Asset Quality: For most of 2020, consumer loan providers built additional provisions to tide over unexpected defaults and payment delays due to the economic downturn resulting from the COVID-19 mayhem. This considerably hurt their financials. However, with solid economic growth and support from government stimulus packages, industry players began to release these reserves back into the income statement. Lately, high inflation and cost of living are taking a toll on consumers’ ability to repay loans. Thus, consumer loan providers are building additional reserves to counter any fallout from unexpected defaults and payment delays. This is leading to a deterioration in industry players’ asset quality, and several credit quality metrics have crept up above pre-pandemic levels.

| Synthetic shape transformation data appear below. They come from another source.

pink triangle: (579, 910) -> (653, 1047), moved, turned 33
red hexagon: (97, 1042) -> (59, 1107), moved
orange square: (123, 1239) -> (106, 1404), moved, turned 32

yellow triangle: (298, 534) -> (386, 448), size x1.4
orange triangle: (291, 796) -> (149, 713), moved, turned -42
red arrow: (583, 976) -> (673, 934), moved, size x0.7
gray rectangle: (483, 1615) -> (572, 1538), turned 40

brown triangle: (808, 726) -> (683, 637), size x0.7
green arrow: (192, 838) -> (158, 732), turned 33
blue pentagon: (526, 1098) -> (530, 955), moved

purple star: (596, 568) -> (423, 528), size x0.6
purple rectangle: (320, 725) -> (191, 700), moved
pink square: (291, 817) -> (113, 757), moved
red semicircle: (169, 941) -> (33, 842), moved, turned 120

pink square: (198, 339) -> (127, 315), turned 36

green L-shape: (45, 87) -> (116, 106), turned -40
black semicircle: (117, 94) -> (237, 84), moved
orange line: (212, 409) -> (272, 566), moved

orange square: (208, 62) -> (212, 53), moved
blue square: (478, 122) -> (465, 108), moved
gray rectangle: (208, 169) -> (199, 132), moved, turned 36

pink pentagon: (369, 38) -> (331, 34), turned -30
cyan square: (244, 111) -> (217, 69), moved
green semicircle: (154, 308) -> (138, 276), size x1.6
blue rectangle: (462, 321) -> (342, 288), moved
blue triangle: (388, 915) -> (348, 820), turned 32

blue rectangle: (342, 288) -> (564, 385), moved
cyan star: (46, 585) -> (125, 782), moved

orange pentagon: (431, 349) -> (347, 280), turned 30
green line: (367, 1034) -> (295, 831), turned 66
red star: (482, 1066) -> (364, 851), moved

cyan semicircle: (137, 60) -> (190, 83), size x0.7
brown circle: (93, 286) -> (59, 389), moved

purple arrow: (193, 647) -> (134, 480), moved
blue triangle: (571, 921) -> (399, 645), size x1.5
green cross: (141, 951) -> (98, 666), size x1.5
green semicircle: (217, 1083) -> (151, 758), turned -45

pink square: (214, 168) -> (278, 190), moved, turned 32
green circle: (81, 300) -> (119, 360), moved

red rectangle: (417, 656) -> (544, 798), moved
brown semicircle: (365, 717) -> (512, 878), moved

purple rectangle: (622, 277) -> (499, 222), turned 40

Interest Rate Cuts & Loan Demand: Though the Federal Reserve lowered the interest rates by 100 basis points in 2024, it took a hawkish stance during its December FOMC meeting. The central bank hinted at fewer rate cuts in 2025 as it believes that the economy is still holding strong amid ‘sticky’ inflation and a solid job market. Further, in January, the University of Michigan’s Consumer Sentiment Index declined for the first time in six months. Consumers remain concerned that slower rate cuts will make them deal with price pressures and higher borrowing rates for a longer time. Hence, with consumers already facing the adverse impact of prolonged high inflation, demand for loans will likely be modest in the near term. Thus, industry players are expected to record marginal growth in net interest margin (NIM) and NII.

Lending Standards: With the nation’s big credit reporting agencies removing all tax liens from consumer credit reports since 2018, several consumers' credit scores have improved. This has raised the number of consumers for the industry participants. Further, easing credit lending standards are helping consumer loan providers meet loan demand.